Astronaut Don Pettit splashed back down to Earth in April, and he is still “throttling down” from his six-month voyage on board the International Space Station — and that includes sifting through the troves of videos and photos he captured while in orbit.

He recently shared a video on his social media pages of his “best sighting of a Starlink satellite ‘train’ from orbit.” The footage shows at least a dozen satellites running line astern above the Earth, which is crowned with dancing aurora lights. Pettit’s footage captures the satellites clearly with their extended solar panels visible. A few of them sparkle as sunlight glints off the metal.

Starlink satellites orbit at roughly 342 miles above Earth, while the ISS, where Pettit was filming, circles about 80 miles lower at 250 miles. From the video’s perspective it’s hard to gauge, but the satellites are most likely passing well above the ISS — though they may still have been climbing to their final altitude.

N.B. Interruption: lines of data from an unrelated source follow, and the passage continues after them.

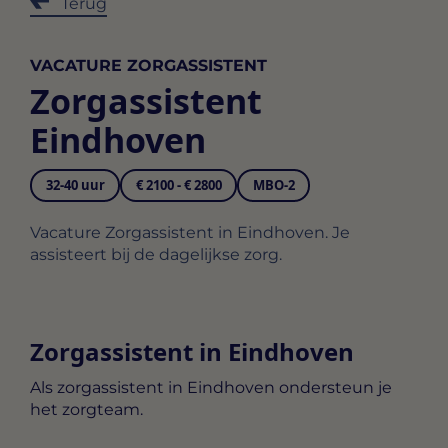
Terug
VACATURE ZORGASSISTENT
Zorgassistent
Eindhoven
32-40 uur
€ 2100 - € 2800
MBO-2
Vacature Zorgassistent in Eindhoven. Je
assisteert bij de dagelijkse zorg.
Zorgassistent in Eindhoven
Als
zorgassistent in Eindhoven
ondersteun je
het zorgteam.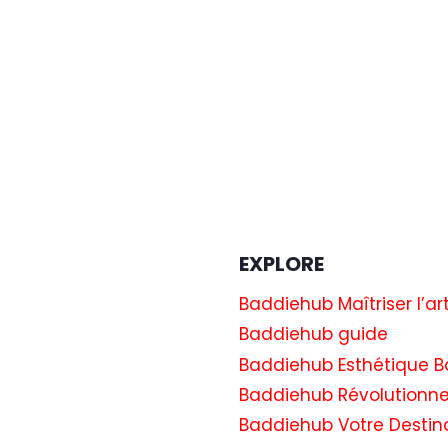
EXPLORE
Baddiehub Maîtriser l’ar
Baddiehub guide
Baddiehub Esthétique B
Baddiehub Révolutionne
Baddiehub Votre Destin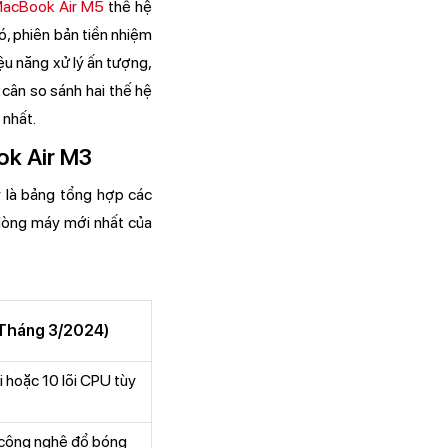
acBook Air M5
thế hệ
, phiên bản tiền nhiệm
u năng xử lý ấn tượng,
 cân so sánh hai thế hệ
 nhất.
ok Air M3
y là bảng tổng hợp các
 dòng máy mới nhất của
(Tháng 3/2024)
i hoặc 10 lõi CPU tùy
 công nghệ đổ bóng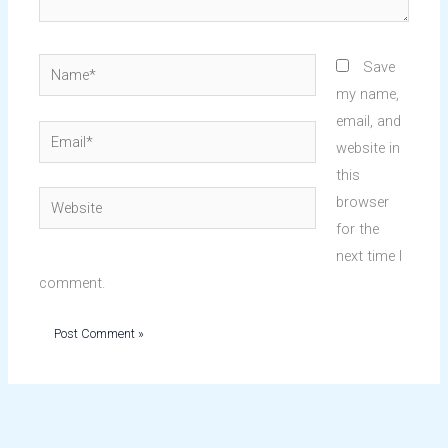
Name*
Save
my name,
email, and
Email*
website in
this
Website
browser
for the
next time I
comment.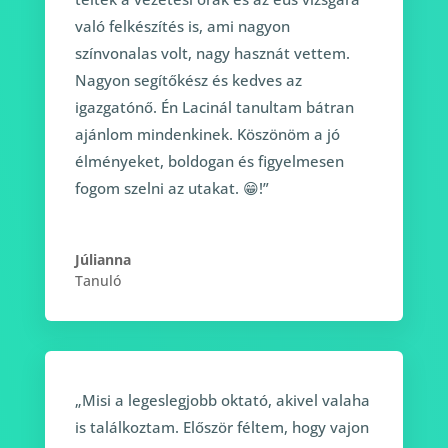
való felkészítés is, ami nagyon
színvonalas volt, nagy hasznát vettem.
Nagyon segítőkész és kedves az
igazgatónő. Én Lacinál tanultam bátran
ajánlom mindenkinek. Köszönöm a jó
élményeket, boldogan és figyelmesen
fogom szelni az utakat. 😁!”
Júlianna
Tanuló
„Misi a legeslegjobb oktató, akivel valaha
is találkoztam. Először féltem, hogy vajon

In fact, not long after Starlink trains have been launched is the best time to catch the satellites. Photographer Josh Dury did this last year and captured a composite of long exposures showing the cluster sailing through the night sky.

Dury’s project was also about raising awareness of the impact that satellites are having on astronomy. Although Starlink has taken steps to dim the satellites by equipping them with visors, the sunlight they reflect is still an issue for astronomers and astrophotographers who complain of bright streaks appearing in their images of space.

A chaotic web of white intersecting lines on a black background, creating an abstract, tangled, and crisscrossed pattern.
A stack of images from one camera recorded all satellites detected in one patch of the Arctic sky on Feb 22, 2025. Each streak represents an individual satellite passing over the pole. (Photo Credit: Space Surveillance Group at Western)

This summer, researchers at the North Pole created a composite image from 14 different cameras showing every single satellite streak in the night sky on just a single night. Scientists worry that satellites impede humanity’s view of the Universe.